Based on 2 - methyl - 5, 7 - dichloro - 8 - hydroxy quinoline as ligands of the single nucleus arrowhead complex and its preparation method and application (by machine translation)

The invention discloses a method based on 2 - methyl - 5, 7 - dichloro - 8 - hydroxy quinoline as ligands of the single nucleus arrowhead complex and its preparation method and application. The complex chemical formula is: [Dy (L)3 (H2 O)], wherein L is 2 - methyl - 5, 7 - dichloro - 8 - hydroxy quinoline hydroxyl group to hydrogen atom, with a unit of negative charge; this complex belongs to the triclinic system, P - 1 space group. The invention for the preparation of the complexes: taking Dy (NO3 )3 · 6 H2 O and 2 - methyl - 5, 7 - dichloro - 8 - hydroxy quinoline, dissolved in water, the resulting solution to adjust the pH=6.5 - 7.8, the mixed liquid obtained by reaction under heating condition, to obtain. The present invention provides a complex preparation method is simple, low cost, repeatability is good, at the low temperature performance is field-induced slow relaxation magnetism acts, can be used for preparing magnetic material. (by machine translation)
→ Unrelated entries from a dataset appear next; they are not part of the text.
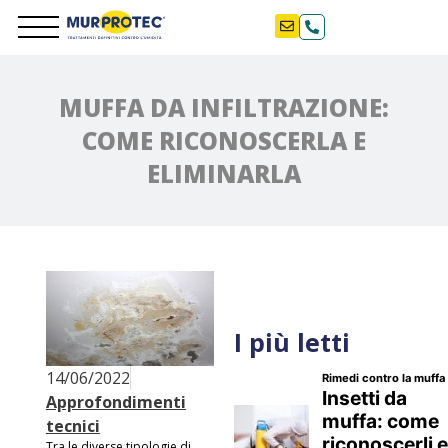
MUFFA DA INFILTRAZIONE:
COME RICONOSCERLA E
ELIMINARLA
I più letti
14/06/2022
Approfondimenti
tecnici
Tra le diverse tipologie di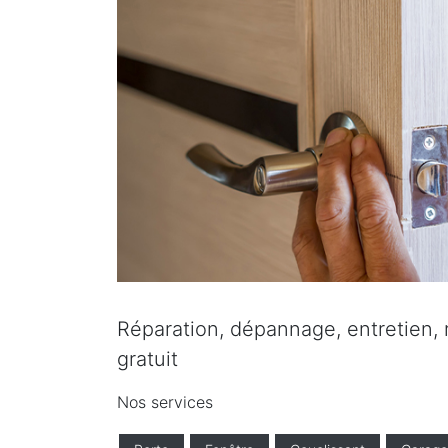
Réparation, dépannage, entretien, r
gratuit
Nos services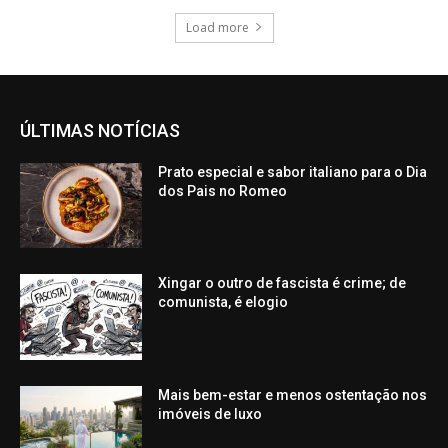
Load more
ÚLTIMAS NOTÍCIAS
Prato especial e sabor italiano para o Dia
dos Pais no Romeo
Xingar o outro de fascista é crime; de
comunista, é elogio
Mais bem-estar e menos ostentação nos
imóveis de luxo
Direct, catalytic, and regioselective synthesis of 2-alkyl-, aryl-, and alkenyl-substituted N -Heterocycles from n -oxides

A one-step transformation of heterocyclic N-oxides to 2-alkyl-, aryl-, and alkenyl-substituted N-heterocycles is described. The success of this broad-scope methodology hinges on the combination of copper catalysis and activation by lithium fluoride or magnesium chloride. The utility of this method for the late-stage modification of complex N-heterocycles is exemplified by facile syntheses of new structural analogues of several antimalarial, antimicrobial, and fungicidal agents.